The Journey to Canada: Reflections on a Citizenship Ceremony

by Marcia Da Costa
March 12th, 2014: Fourteen Hundred Hours
Western Development Museum, Saskatoon, SK

It was icy out. It was typical Saskatchewan mid-March weather that I have come to know well during my last eight years living in the province. Stumbling though the parking lot, I managed to remain vertical until I reached the front entrance of the museum. I laughed and remembered Brazil, my native country, with joy. No ice, no snow… but I repeat what I personally believe in: “-40 over +40 any day.” I like Saskatchewan weather.

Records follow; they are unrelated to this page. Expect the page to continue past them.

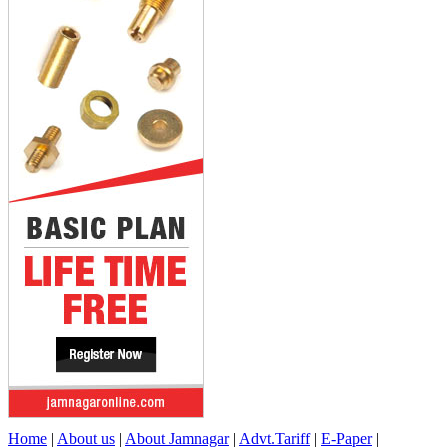
Home
|
About us
|
About Jamnagar
|
Advt.Tariff
|
E-Paper
|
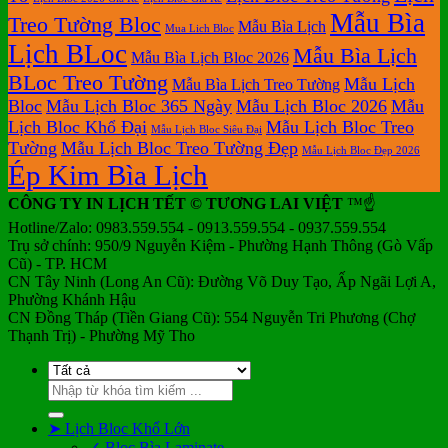
Mẫu Bìa
Treo Tường Bloc
Mẫu Bìa Lịch
Mua Lich Bloc
Lịch BLoc
Mẫu Bìa Lịch
Mẫu Bìa Lịch Bloc 2026
BLoc Treo Tường
Mẫu Lịch
Mẫu Bìa Lịch Treo Tường
Bloc
Mẫu Lịch Bloc 365 Ngày
Mẫu Lịch Bloc 2026
Mẫu
Lịch Bloc Khổ Đại
Mẫu Lịch Bloc Treo
Mẫu Lịch Bloc Siêu Đại
Tường
Mẫu Lịch Bloc Treo Tường Đẹp
Mẫu Lịch Bloc Đẹp 2026
Ép Kim Bìa Lịch
CÔNG TY IN LỊCH TẾT © TƯƠNG LAI VIỆT
™☝️
Hotline/Zalo: 0983.559.554 - 0913.559.554 - 0937.559.554
Trụ sở chính: 950/9 Nguyễn Kiệm - Phường Hạnh Thông (Gò Vấp
Cũ) - TP. HCM
CN Tây Ninh (Long An Cũ): Đường Võ Duy Tạo, Ấp Ngãi Lợi A,
Phường Khánh Hậu
CN Đồng Tháp (Tiền Giang Cũ): 554 Nguyễn Tri Phương (Chợ
Thạnh Trị) - Phường Mỹ Tho
Tìm
kiếm:
➤ Lịch Bloc Khổ Lớn
✓ Bloc Bìa Laminate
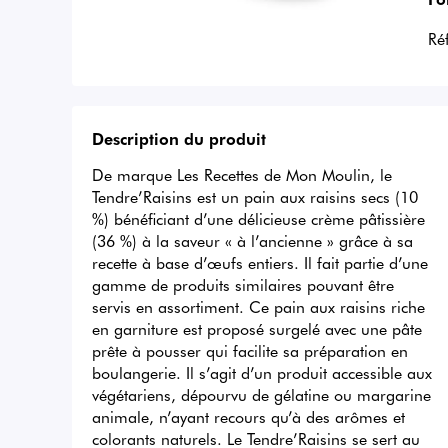
Ré
Description du produit
De marque Les Recettes de Mon Moulin, le 
Tendre’Raisins est un pain aux raisins secs (10 
%) bénéficiant d’une délicieuse crème pâtissière 
(36 %) à la saveur « à l’ancienne » grâce à sa 
recette à base d’œufs entiers. Il fait partie d’une 
gamme de produits similaires pouvant être 
servis en assortiment. Ce pain aux raisins riche 
en garniture est proposé surgelé avec une pâte 
prête à pousser qui facilite sa préparation en 
boulangerie. Il s’agit d’un produit accessible aux 
végétariens, dépourvu de gélatine ou margarine 
animale, n’ayant recours qu’à des arômes et 
colorants naturels. Le Tendre’Raisins se sert au 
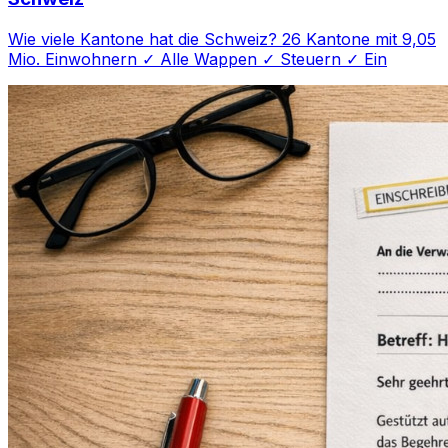
Wie viele Kantone hat die Schweiz? 26 Kantone mit 9,05
Mio. Einwohnern ✓ Alle Wappen ✓ Steuern ✓ Ein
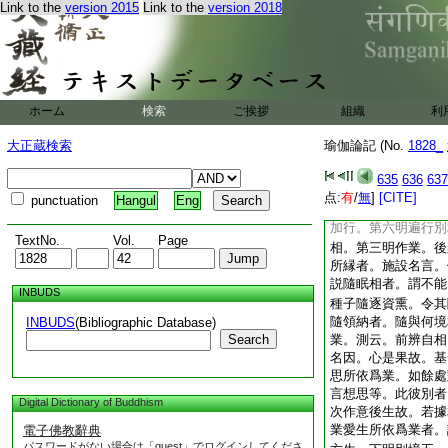
Link to the
version 2015
Link to the
version 2018
喜樂者。煖等善根在
聖道出離方便。欲界
得聖道者。正障所得
業亦名業纒者。謂惡
業等。又邪願業等者
外道求生天業等。別
ホーム
検索
ご挨拶
組織
利
樂著事業。二於三處
四邪願業。此即爲四
大正蔵検索
瑜伽論記 (No.
1828_
有六。泰云。一出家
家生喜心樂。三於得
635
636
637
便。故於聖道不立於
点:
有
/
無
]
[CITE]
punctuation
Hangul
Eng
出離及喜樂此是出家
加行。第六明遍行別
TextNo.
Vol.
Page
相。第三明作業。後
所縁者。施設名言。
説隨眠相者。謂不能
INBUDS
種子隨逐資熏。令其
隨領納者。隨與何境
INBUDS
(Bibliographic Database)
Search
業。測云。前辨自相
名因。心是果故。基
思所依爲業。如餘處
言想思等。此彼別者
Digital Dictionary of Buddhism
次作意後生故。若據
業愛生所依爲業者。
電子佛教辭典
パスワードがない場合は「guest」でログインしてくださ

Posters at the front doors welcomed people to the event being held at the premises. I purposefully ignored the sign and asked my husband, who walked next to me, some ridiculously lame and out-of-place question, also known as my first attempt at avoiding embarrassing and unsolicited tears. I had been waiting for this day since the day I spent a good 25 minutes talking to a city council candidate who came to my door. It was a great conversation that ended with me giving him his flyer back, saying “Sorry, I can’t vote. I’m not Canadian.” Now it was here.

Attempt number two at no tears happened after a chaperone congratulated me as I walked into the large room of McLeod Hall. I proudly held it together after quickly making a joke less than mildly funny (which currently escapes my memory). There was still hope for no tears. I had a system that worked.

Emotional speeches went by, beautiful words, and examples of past generations…all connected with me and the other 92 people in my situation present in the room. I tried to count them all a few times, trying to guess who was an official invited attendee and who was a guest. I looked around the room a few times – when the gap between 360 room inspections became smaller and smaller I had to return to Plan A and mix it with Plan B as previously attempted: I made another out-of-place claim to my husband, followed with a, now, not even close to funny joke. But I didn’t cry. Nope…no sir…I didn’t cry.

Then my name was called.

I went on stage to receive a certificate, actually signed by Stephen Harper.

Two or three tears came out. But I managed to stop them.

Then…they did it…. The anthem…the national anthem started playing…and it was now MY anthem too! “Oh Canada…”
I broke down.

by Larry Goodfellow
One of my passions is photography. When I heard that Marcia, our panel manager, had passed her citizenship and was to be sworn in, I volunteered to take the photos.

The swearing-in ceremony was held at the Western Development Museum, an unlikely but perfectly appropriate venue for such an event. Against a backdrop of the history of the settlement of Saskatchewan, new pioneers from many countries were being welcomed.

To my surprise, when I walked in, I found that 90 people would take the Oath of Citizenship that afternoon, and during the week over 800 people in Saskatoon would receive their citizenship, representing almost 40 countries.

The judge opened the proceedings with welcoming remarks that spoke of the values that make us Canadian and how those values had originated with pioneers from many countries. He talked about the hardships these early settlers had endured to build the country and society that these new citizens would soon be part of. He spoke of the hardships that many of those being sworn in had endured to make it to this moment, including one individual who had waited 57 years to become a citizen.

Surrounded by their families and loved ones, the applicants stood to repeat the Oath of Citizenship. Pride, accomplishment, and optimism were evident in their faces as they repeated the words.

As an observer, I had tears in my eyes and pride in our country.

I hope these photos capture some of this experience.